# Chipmunk



## Clutchcargo (Mar 31, 2007)

How do I get a highly elusive chipmunk out of the house? I don't want to kill it but I need it out.


----------



## Red Squirrel (Jun 29, 2009)

Find where it's coming from and seal it good. If a chipmunk fits, think what else could fit too (lot of bugs, snakes, mice etc). 

They are fast buggers, but tend to go for the nearest exit, so open a door and chase it out. Feed it peanuts outside every day, he'll get used to getting food at that same spot all the time and might be less reluctant to try going in the house.

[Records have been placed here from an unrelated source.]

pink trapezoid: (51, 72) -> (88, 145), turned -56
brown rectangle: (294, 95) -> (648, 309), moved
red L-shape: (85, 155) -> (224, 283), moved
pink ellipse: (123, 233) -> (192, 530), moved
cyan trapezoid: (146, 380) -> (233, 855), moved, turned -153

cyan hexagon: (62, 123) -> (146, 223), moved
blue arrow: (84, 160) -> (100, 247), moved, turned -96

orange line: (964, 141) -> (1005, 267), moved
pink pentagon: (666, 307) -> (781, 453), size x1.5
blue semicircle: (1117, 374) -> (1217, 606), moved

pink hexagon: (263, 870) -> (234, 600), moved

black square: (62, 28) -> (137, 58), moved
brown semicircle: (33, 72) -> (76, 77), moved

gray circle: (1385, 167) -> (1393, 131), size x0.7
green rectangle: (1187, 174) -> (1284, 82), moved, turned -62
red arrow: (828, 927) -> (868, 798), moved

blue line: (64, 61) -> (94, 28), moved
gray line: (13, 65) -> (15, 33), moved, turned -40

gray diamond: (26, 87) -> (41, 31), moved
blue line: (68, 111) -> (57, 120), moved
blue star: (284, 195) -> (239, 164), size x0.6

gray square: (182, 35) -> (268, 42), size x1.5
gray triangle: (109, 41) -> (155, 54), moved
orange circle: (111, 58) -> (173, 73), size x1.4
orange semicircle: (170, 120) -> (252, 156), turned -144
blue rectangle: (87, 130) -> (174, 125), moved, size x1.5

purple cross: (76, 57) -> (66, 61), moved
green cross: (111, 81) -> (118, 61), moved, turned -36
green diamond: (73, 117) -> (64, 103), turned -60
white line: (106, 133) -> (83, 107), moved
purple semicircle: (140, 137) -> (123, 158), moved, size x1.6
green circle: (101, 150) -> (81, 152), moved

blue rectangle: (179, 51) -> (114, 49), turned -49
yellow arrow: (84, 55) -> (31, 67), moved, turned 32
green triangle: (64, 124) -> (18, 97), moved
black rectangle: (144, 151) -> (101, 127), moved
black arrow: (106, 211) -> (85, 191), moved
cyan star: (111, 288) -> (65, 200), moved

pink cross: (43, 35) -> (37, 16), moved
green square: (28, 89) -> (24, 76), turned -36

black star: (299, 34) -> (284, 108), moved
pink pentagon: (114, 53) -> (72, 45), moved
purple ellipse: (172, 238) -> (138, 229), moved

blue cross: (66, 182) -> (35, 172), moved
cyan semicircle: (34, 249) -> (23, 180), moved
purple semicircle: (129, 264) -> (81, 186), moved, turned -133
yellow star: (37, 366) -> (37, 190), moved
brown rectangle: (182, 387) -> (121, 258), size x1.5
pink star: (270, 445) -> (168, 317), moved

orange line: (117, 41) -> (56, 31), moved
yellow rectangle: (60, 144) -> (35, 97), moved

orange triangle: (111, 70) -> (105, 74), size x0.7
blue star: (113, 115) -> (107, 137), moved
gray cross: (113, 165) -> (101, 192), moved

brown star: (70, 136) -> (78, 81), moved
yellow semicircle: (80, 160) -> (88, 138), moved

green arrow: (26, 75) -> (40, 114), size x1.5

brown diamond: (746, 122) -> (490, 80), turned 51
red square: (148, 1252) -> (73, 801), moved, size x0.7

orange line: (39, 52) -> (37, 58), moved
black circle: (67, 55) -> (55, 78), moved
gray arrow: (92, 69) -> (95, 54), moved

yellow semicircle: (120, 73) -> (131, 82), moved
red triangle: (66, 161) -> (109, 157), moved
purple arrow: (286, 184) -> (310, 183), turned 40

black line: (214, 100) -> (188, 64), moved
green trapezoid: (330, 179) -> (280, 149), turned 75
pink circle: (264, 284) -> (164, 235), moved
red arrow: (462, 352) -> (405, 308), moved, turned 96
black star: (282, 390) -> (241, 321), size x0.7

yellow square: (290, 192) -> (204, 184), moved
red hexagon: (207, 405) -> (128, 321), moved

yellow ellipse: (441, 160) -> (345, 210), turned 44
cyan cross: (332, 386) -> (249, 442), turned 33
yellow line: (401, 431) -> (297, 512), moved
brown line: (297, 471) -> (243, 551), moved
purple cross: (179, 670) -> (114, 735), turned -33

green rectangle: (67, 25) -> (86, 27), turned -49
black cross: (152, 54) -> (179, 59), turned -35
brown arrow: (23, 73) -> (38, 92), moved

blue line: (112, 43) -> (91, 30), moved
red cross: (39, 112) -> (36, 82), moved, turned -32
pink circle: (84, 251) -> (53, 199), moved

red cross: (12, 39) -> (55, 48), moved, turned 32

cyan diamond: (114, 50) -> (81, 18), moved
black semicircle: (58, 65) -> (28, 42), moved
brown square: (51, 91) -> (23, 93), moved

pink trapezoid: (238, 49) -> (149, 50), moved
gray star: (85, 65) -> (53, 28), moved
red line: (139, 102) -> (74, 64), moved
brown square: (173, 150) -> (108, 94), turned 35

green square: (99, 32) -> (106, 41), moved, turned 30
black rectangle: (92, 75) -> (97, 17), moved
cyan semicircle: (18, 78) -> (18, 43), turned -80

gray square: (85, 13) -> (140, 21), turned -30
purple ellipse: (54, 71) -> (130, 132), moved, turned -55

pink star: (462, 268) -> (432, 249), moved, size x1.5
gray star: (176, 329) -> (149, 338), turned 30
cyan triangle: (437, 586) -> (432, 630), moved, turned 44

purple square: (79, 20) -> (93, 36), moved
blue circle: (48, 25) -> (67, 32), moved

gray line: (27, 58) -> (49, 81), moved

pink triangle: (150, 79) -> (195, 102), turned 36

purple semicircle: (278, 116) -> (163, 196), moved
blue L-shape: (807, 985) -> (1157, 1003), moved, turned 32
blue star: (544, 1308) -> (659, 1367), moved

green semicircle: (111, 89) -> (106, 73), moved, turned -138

Tamed chipmunks are awesome to have around, they are fun... and they eat bugs.


----------



## Scuba_Dave (Jan 16, 2009)

One went into my basement when I had the door open
I put a board going back up the outside steps
I then used music, noise, firecrackers to convince him to leave
I used boxes to slowly close off the basement & force him into the area by the door

Is he in the house..basement etc ?


----------



## DUDE! (May 3, 2008)

they sell Have-a-heart traps for small animals. I'd let you borrow my cat but you already said you don't want to hurt the little guy.


----------



## Clutchcargo (Mar 31, 2007)

Got him, he was living here for a few days as evidenced by my apples. I had no idea where he was though.
I set up the Havahart trap and at 6 this morning I was awoken by snap of it. I drove him up to the Middlesex Fells at the end of the street.


----------



## sandal82 (Jul 11, 2010)

Clutchcargo said:


> Got him, he was living here for a few days as evidenced by my apples. I had no idea where he was though.
> I set up the Havahart trap and at 6 this morning I was awoken by snap of it. I drove him up to the Middlesex Fells at the end of the street.



to the end of the street...? not your street i hope:laughing: cause he will surely be back.. make sure you close up where he was getting in, because if he dont come back, another one will and it WILL find that hole..:thumbup:


----------